壁と柱の高さをプロパティで屋根面より高い位置まで延長する。
・屋根減算ボリュームと壁オブジェクトを選択し、減算ツールで壁不要部分を削除する。減算ボリュームは壁オブジェクトの下層に移動する。
・壁オブジェクトを展開し、下層の減算ボリュームと他の壁または柱を選択して減算ツールで不要部分を削除する。
・この操作を繰り返して、全体の壁と柱の高さを調整する。
(Sketcherで壁を一括作成しておけば、この操作の回数を少なくすることができる。)


■屋根を作成
・屋根スラブは断面図でスラブのベースライン(プロファイル)を作成する。断面形状の異なる部分にわけて、別々のベースラインを作成する。
・断面で作成したベースラインを90度回転して立面に移動し、押出し(PartExtrude)ツールでソリッドを作成する。ソリッドを選択しスラブツールをクリックして、スラブオブジェクトに変換する。


■PartExtrudeとDraftTrimexツール
 Faceの押出しツールの基本は、Partワークベンチのパーツ押し出し.svg Extrudeである。PartDesignワークベンチのPadやPocketを使用すると、立体の面を選択し直接押出しすることは可能であるが、Body内に限定されている。

 Partワークベンチで立体の面を押し出しするには、ドラフトFacebinder.svg FaceBinderツールで面を抽出し、その面をExtrudeする。
 この方法の代わりに、DraftワークベンチのドラフトTrimex.svg Trimex(トリム)ツールを使うと、立体の面を選択し、そのまま法線方向に押出しすることができる。ただし、移動量は作業平面のXY方向の距離しか指定できないので、使い方には工夫が必要である。
(この方法については、別のTipsで説明する。)


■建築オブジェクト加算減算ツール(ArchStructureAdd、ArchStructureRemove)Arch Add.svg Arch Remove.svg 
 建築オブジェクトの加算減算ツールは、ホストとなるオブジェクトが建築オブジェクトであれば、建築オブジェクト以外のソリッドでも、加算減算することが可能である。

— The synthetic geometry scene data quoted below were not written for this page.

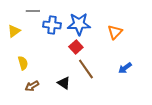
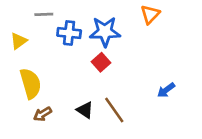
orange triangle: (115, 32) -> (150, 14), moved
yellow semicircle: (23, 63) -> (31, 83), size x1.6
brown line: (86, 69) -> (114, 110), moved

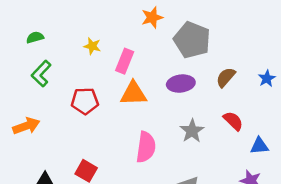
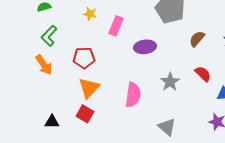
purple ellipse: (181, 84) -> (145, 47), moved
orange triangle: (133, 93) -> (89, 88), moved, turned -45
orange arrow: (26, 126) -> (44, 65), moved, turned 75

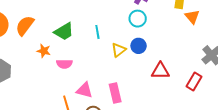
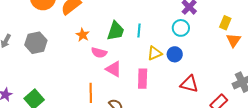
green trapezoid: (64, 31) -> (116, 31), moved, turned -55
pink triangle: (84, 90) -> (114, 69), moved
pink rectangle: (115, 93) -> (143, 79), moved

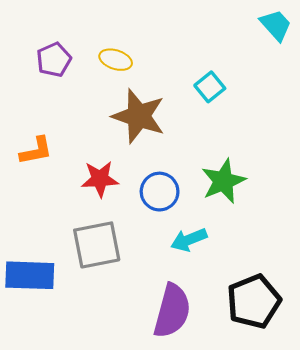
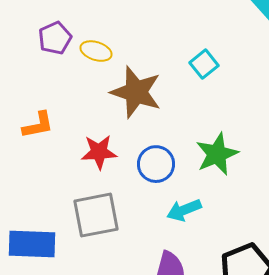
yellow ellipse: (116, 60) -> (96, 51), moved

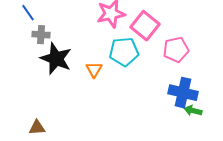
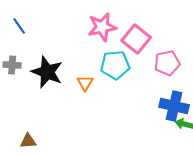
gray cross: (41, 35) -> (12, 65), moved

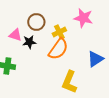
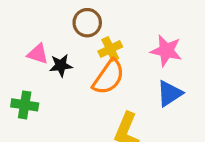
pink star: (83, 18) -> (166, 51), moved
brown circle: (36, 22) -> (87, 23), moved

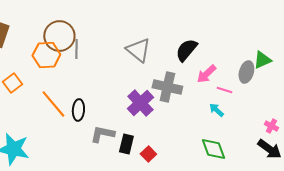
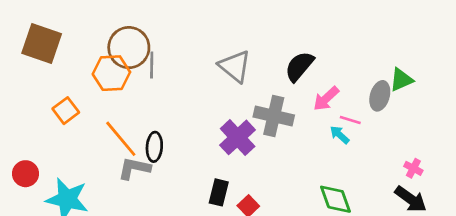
cyan arrow: (216, 110) -> (340, 135), moved
gray L-shape: (102, 134) -> (134, 168), moved

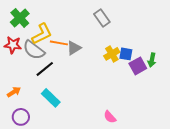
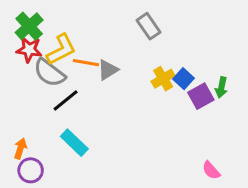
red star: (13, 45) -> (29, 50), moved
blue square: (126, 54) -> (183, 79), turned 32
orange arrow: (14, 92) -> (20, 149), moved, turned -40
pink semicircle: (110, 117) -> (211, 170), moved

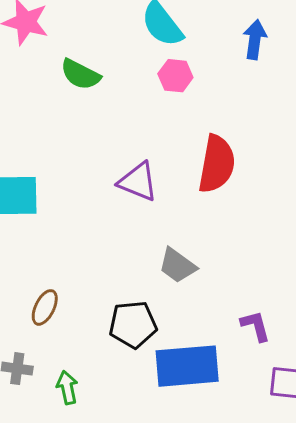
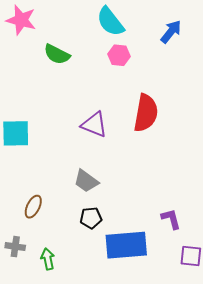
blue arrow: (255, 39) -> (171, 32), turned 30
gray trapezoid: (177, 266) -> (86, 181), moved
black pentagon: (133, 324) -> (91, 218), size x0.7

 ソリッドを選択後、建築オブジェクトを選択し、加算減算ツールをクリックすると、ソリッドは建築オブジェクトの下層に移動し、合成された全体が建築オブジェクトになる。ソリッドを建築オブジェクトに変換してから合成しなくても、直接加算減算で合成することでひとつの建築オブジェクトに変換される。


■床を作成
 床スラブの最も簡単な作成方法は、フロアー全体の床を作成し、壁や柱梁を減算することであるが、この方法は計算負荷が大きいので適切な方法ではない。

 床面積の計算などで分割した方が使いやすいので、床のベースラインを各部屋の範囲に分けて作図し、スラブツールでスラブに変換する方がよい。
 また、部分的な形状変更は、減算ツールを使うよりも、ドラフトEdit.svg 編集ツールか、モデルタブでオブジェクトをダブルクリックして編集モードに入って、ベースラインを変更するのが計算の負荷が少ない方法である。

 抽出する数量に合わせて、柱梁を除外したスラブ部分、床の仕上面、床面積用の壁芯図などいくつかの種類を作成することも必要になる。


■階段を作成
 階段については、FreeCADは今のところ単独の直線階段しか作成できないこと、最上段部分が作図されないことはこれまでのモデリング練習と同じである。
 チュートリアルでも踊り場や最上部については、断面ベースラインを作成し、押出しで隙間を埋めてモデルを作成している。


■ドアと窓
 ドアと窓はプリセットを使うこと、プリセットの編集、Sketcherを窓オブジェクトに変換することなどが紹介されているが、これまでのモデリング練習とほぼ同様である。

■減算ボリュームの作成 建築オブジェクトである柱や梁を減算ボリュームとして使用すると、対象オブジェクトの下層に入ってモデルツリーから消えてしまう。
 建築オブジェクトを減算ボリュームとする場合は、コピー&ペーストなどで別のオブジェクトを作成し、ダウングレードしてソリッドに変換してから、減算ボリュームとして使う方がモデルがわかりやすい。
 押出しで作成できる形状なら、オブジェクトの断面をFaceBinderで抽出し、Extrudeで押出して減算ボリュームを作成すれば、FaceBinderはもとのオブジェクトにリンクしているので、形状を変更した場合に減算オブジェクトの断面にも反映することができる。こちらの方がBIMらしい作成方法である。